What you will do: Compute how many lines in the data below contain "Тульская"; answer only with that number.
====== Records to use ======
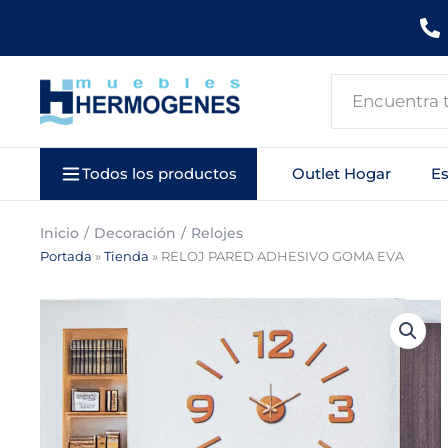
Ir
al
contenido
Search
...
Todos los productos
Outlet Hogar
E
Inicio
Decoración
Relojes
Portada
»
Tienda
»
RELOJ PARED ADHESIVO GOMA EVA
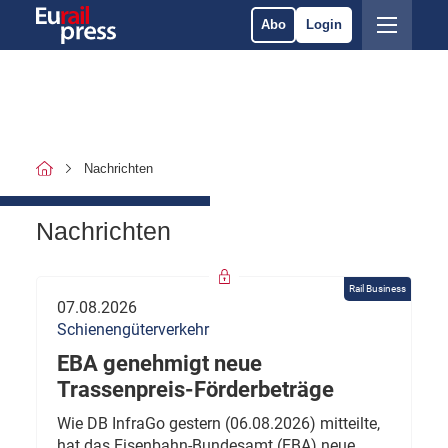
Abo
Login
Nachrichten
Nachrichten
Rail Business
07.08.2026
Schienengüterverkehr
EBA genehmigt neue
Trassenpreis-Förderbeträge
Wie DB InfraGo gestern (06.08.2026) mitteilte,
hat das Eisenbahn-Bundesamt (EBA) neue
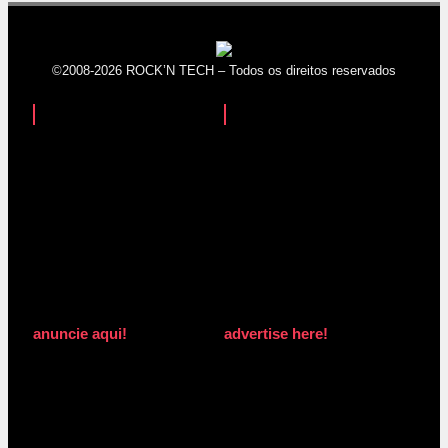
©2008-2026 ROCK’N TECH – Todos os direitos reservados
anuncie aqui!
advertise here!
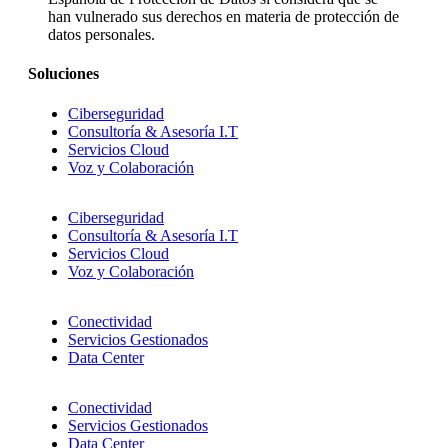
han vulnerado sus derechos en materia de protección de
datos personales.
Soluciones
Ciberseguridad
Consultoría & Asesoría I.T
Servicios Cloud
Voz y Colaboración
Ciberseguridad
Consultoría & Asesoría I.T
Servicios Cloud
Voz y Colaboración
Conectividad
Servicios Gestionados
Data Center
Conectividad
Servicios Gestionados
Data Center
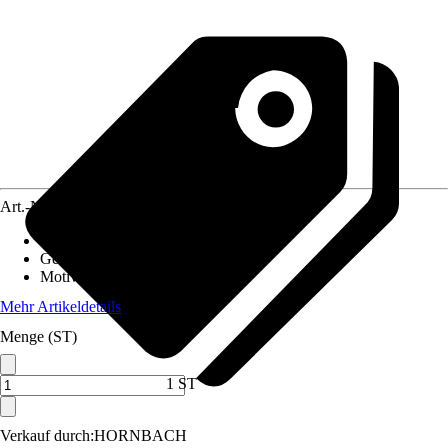
Art.-Nr.
12517478
Material Leinwand
:
MDF
Gewicht
:
2,9 kg
Motivkategorie
:
Filme & Serien
Mehr Artikeldetails
Menge (ST)
1 ST
Verkauf durch:
HORNBACH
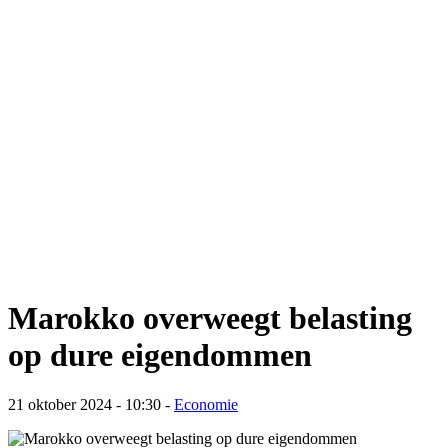
Marokko overweegt belasting
op dure eigendommen
21 oktober 2024 - 10:30
-
Economie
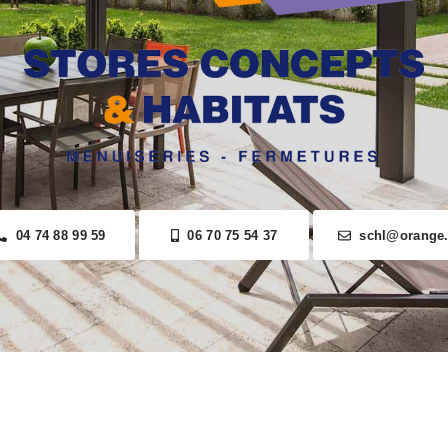
04 74 88 99 59
06 70 75 54 37
schl@orange.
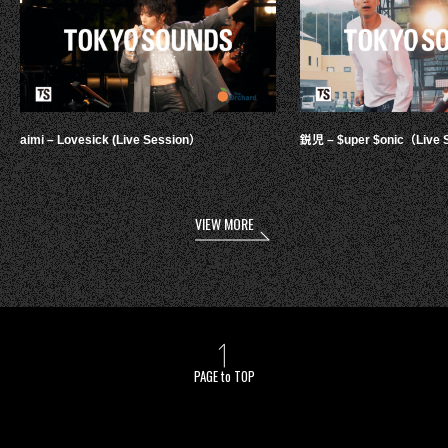
aimi – Lovesick (Live Session）
鋭児 – $uper $onic（Live 
VIEW MORE
PAGE to TOP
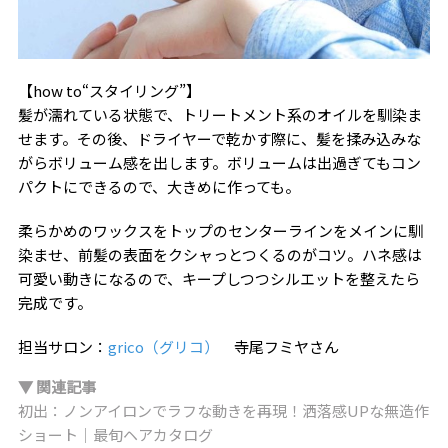
【how to“スタイリング”】
髪が濡れている状態で、トリートメント系のオイルを馴染ま
せます。その後、ドライヤーで乾かす際に、髪を揉み込みな
がらボリューム感を出します。ボリュームは出過ぎてもコン
パクトにできるので、大きめに作っても。
柔らかめのワックスをトップのセンターラインをメインに馴
染ませ、前髪の表面をクシャっとつくるのがコツ。ハネ感は
可愛い動きになるので、キープしつつシルエットを整えたら
完成です。
担当サロン：
grico（グリコ）
寺尾フミヤさん
▼ 関連記事
初出：ノンアイロンでラフな動きを再現！洒落感UPな無造作
ショート｜最旬ヘアカタログ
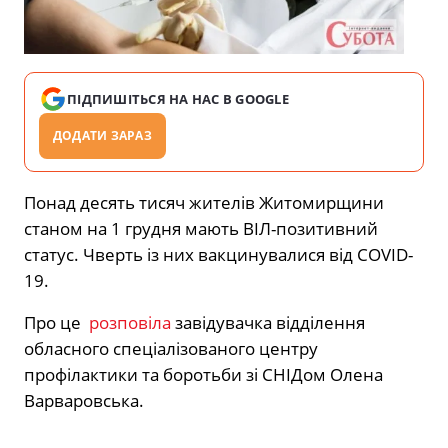
ПІДПИШІТЬСЯ НА НАС В GOOGLE
ДОДАТИ ЗАРАЗ
Понад десять тисяч жителів Житомирщини
станом на 1 грудня мають ВІЛ-позитивний
статус. Чверть із них вакцинувалися від COVID-
19.
Про це
розповіла
завідувачка відділення
обласного спеціалізованого центру
профілактики та боротьби зі СНІДом Олена
Варваровська.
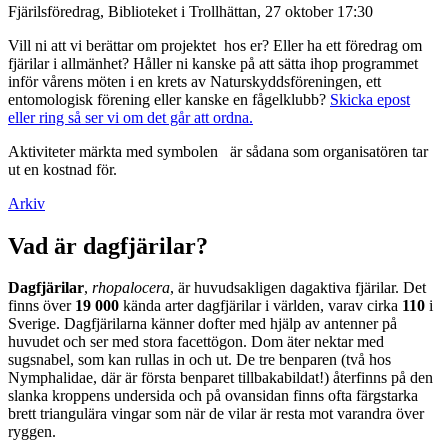
Fjärilsföredrag, Biblioteket i Trollhättan, 27 oktober 17:30
Vill ni att vi berättar om projektet hos er? Eller ha ett föredrag om
fjärilar i allmänhet? Håller ni kanske på att sätta ihop programmet
inför vårens möten i en krets av Naturskyddsföreningen, ett
entomologisk förening eller kanske en fågelklubb?
Skicka epost
eller ring så ser vi om det går att ordna.
Aktiviteter märkta med symbolen
är sådana som organisatören tar
ut en kostnad för.
Arkiv
Vad är dagfjärilar?
Dagfjärilar
,
rhopalocera
, är huvudsakligen dagaktiva fjärilar. Det
finns över
19 000
kända arter dagfjärilar i världen, varav cirka
110
i
Sverige. Dagfjärilarna känner dofter med hjälp av antenner på
huvudet och ser med stora facettögon. Dom äter nektar med
sugsnabel, som kan rullas in och ut. De tre benparen (två hos
Nymphalidae, där är första benparet tillbakabildat!) återfinns på den
slanka kroppens undersida och på ovansidan finns ofta färgstarka
brett triangulära vingar som när de vilar är resta mot varandra över
ryggen.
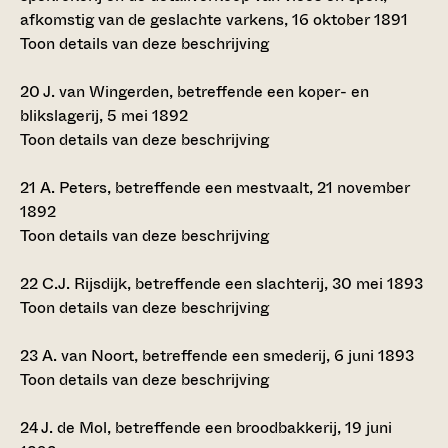
afkomstig van de geslachte varkens, 16 oktober 1891
Toon details van deze beschrijving
20
J. van Wingerden, betreffende een koper- en
blikslagerij, 5 mei 1892
Toon details van deze beschrijving
21
A. Peters, betreffende een mestvaalt, 21 november
1892
Toon details van deze beschrijving
22
C.J. Rijsdijk, betreffende een slachterij, 30 mei 1893
Toon details van deze beschrijving
23
A. van Noort, betreffende een smederij, 6 juni 1893
Toon details van deze beschrijving
24
J. de Mol, betreffende een broodbakkerij, 19 juni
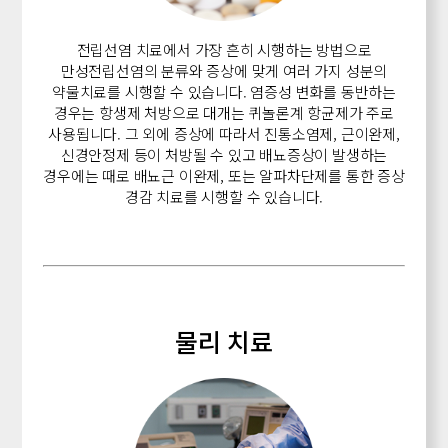
전립선염 치료에서 가장 흔히 시행하는 방법으로
만성전립선염의 분류와 증상에 맞게
여러 가지 성분의
약물치료를 시행할 수 있습니다.
염증성 변화를 동반하는
경우는 항생제 처방으로 대개는 퀴놀론계 항균제가 주로
사용됩니다.
그 외에 증상에 따라서 진통소염제, 근이완제,
신경안정제 등이 처방될 수 있고
배뇨증상이 발생하는
경우에는 때로 배뇨근 이완제, 또는 알파차단제를 통한 증상
경감 치료를 시행할 수 있습니다.
물리 치료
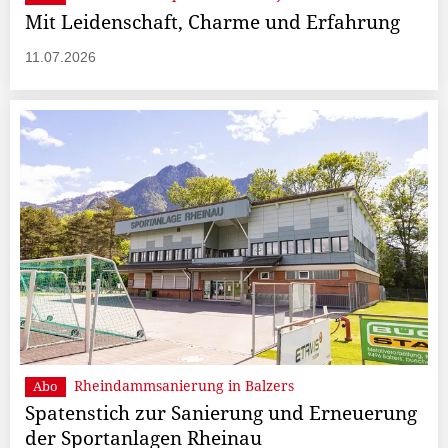
Mit Leidenschaft, Charme und Erfahrung
11.07.2026
Rheindammsanierung in Balzers
Abo
Spatenstich zur Sanierung und Erneuerung
der Sportanlagen Rheinau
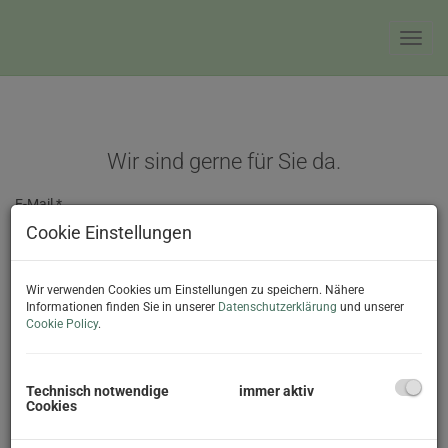
Navig
Wir sind gerne für Sie da.
E-Mail
Cookie Einstellungen
Anrede
Wir verwenden Cookies um Einstellungen zu speichern. Nähere
Informationen finden Sie in unserer
Datenschutzerklärung
und unserer
Cookie Policy
.
Vorname
Technisch notwendige
immer aktiv
Cookies
Nachname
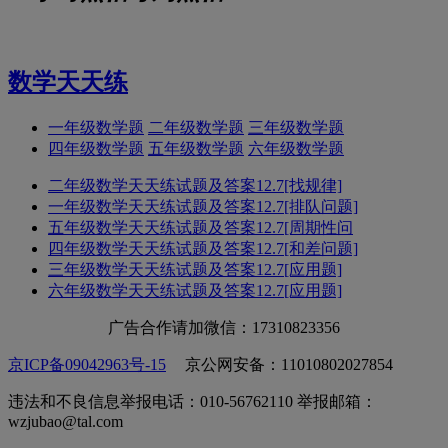
数学天天练
一年级数学题
二年级数学题
三年级数学题
四年级数学题
五年级数学题
六年级数学题
二年级数学天天练试题及答案12.7[找规律]
一年级数学天天练试题及答案12.7[排队问题]
五年级数学天天练试题及答案12.7[周期性问
四年级数学天天练试题及答案12.7[和差问题]
三年级数学天天练试题及答案12.7[应用题]
六年级数学天天练试题及答案12.7[应用题]
广告合作请加微信：17310823356
京ICP备09042963号-15
京公网安备：11010802027854
违法和不良信息举报电话：010-56762110 举报邮箱：
wzjubao@tal.com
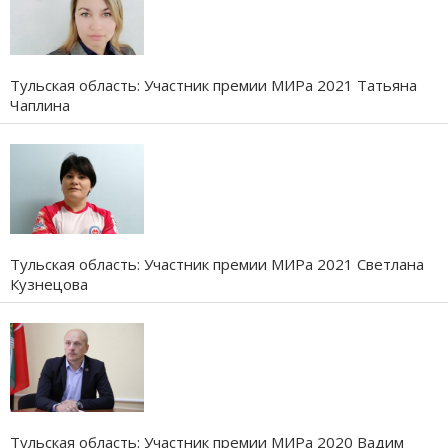
Тульская область: Участник премии МИРа 2021 Татьяна
Чаплина
Тульская область: Участник премии МИРа 2021 Светлана
Кузнецова
Тульская область: Участник премии МИРа 2020 Вадим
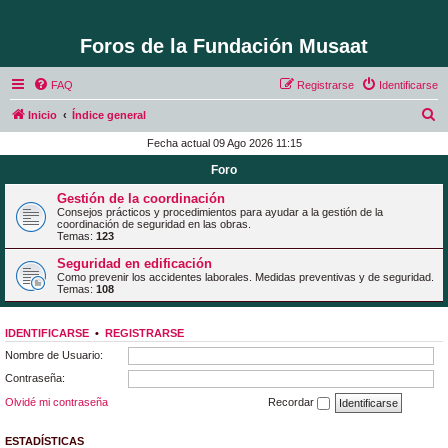
Foros de la Fundación Musaat
FAQ
Registrarse
Identificarse
B
Inicio
Índice general
u
Fecha actual 09 Ago 2026 11:15
s
Foro
c
Gestión de la coordinación
a
Consejos prácticos y procedimientos para ayudar a la gestión de la
coordinación de seguridad en las obras.
r
Temas:
123
Seguridad en edificación
Como prevenir los accidentes laborales. Medidas preventivas y de seguridad.
Temas:
108
IDENTIFICARSE
•
REGISTRARSE
Nombre de Usuario:
Contraseña:
Olvidé mi contraseña
Recordar
ESTADÍSTICAS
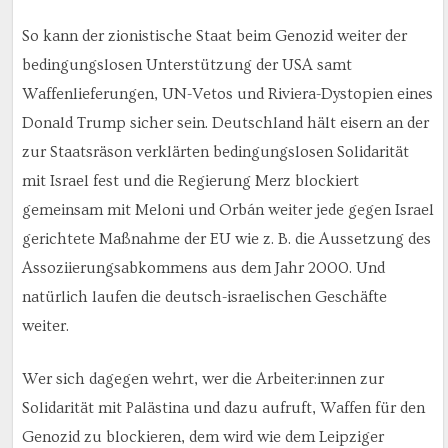
So kann der zionistische Staat beim Genozid weiter der
bedingungslosen Unterstützung der USA samt
Waffenlieferungen, UN-Vetos und Riviera-Dystopien eines
Donald Trump sicher sein. Deutschland hält eisern an der
zur Staatsräson verklärten bedingungslosen Solidarität
mit Israel fest und die Regierung Merz blockiert
gemeinsam mit Meloni und Orbán weiter jede gegen Israel
gerichtete Maßnahme der EU wie z. B. die Aussetzung des
Assoziierungsabkommens aus dem Jahr 2000. Und
natürlich laufen die deutsch-israelischen Geschäfte
weiter.
Wer sich dagegen wehrt, wer die Arbeiter:innen zur
Solidarität mit Palästina und dazu aufruft, Waffen für den
Genozid zu blockieren, dem wird wie dem Leipziger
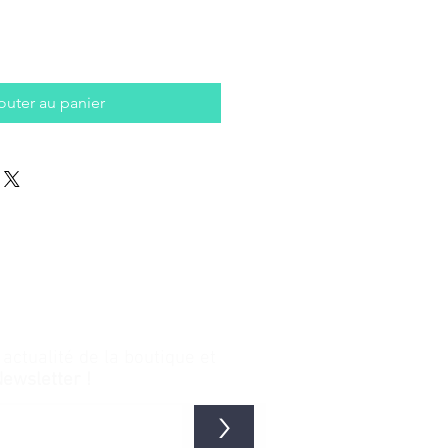
outer au panier
ctualité de la boutique et
Newsletter !
>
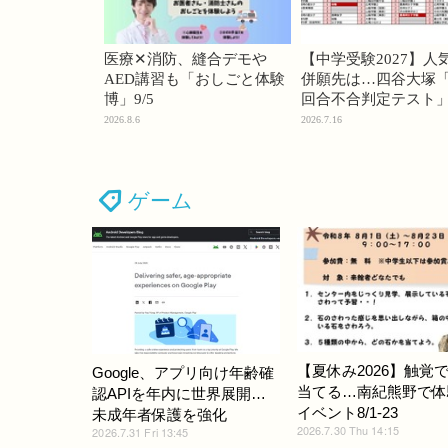
医療✕消防、縫合デモや
【中学受験2027】人
AED講習も「おしごと体験
併願先は…四谷大塚「
博」9/5
回合不合判定テスト
2026.8.6
2026.7.16
ゲーム
【夏休み2026】触覚
Google、アプリ向け年齢確
当てる…南紀熊野で体
認APIを年内に世界展開…
イベント8/1-23
未成年者保護を強化
2026.7.30 Thu 14:15
2026.7.31 Fri 13:45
======
The completed task: 3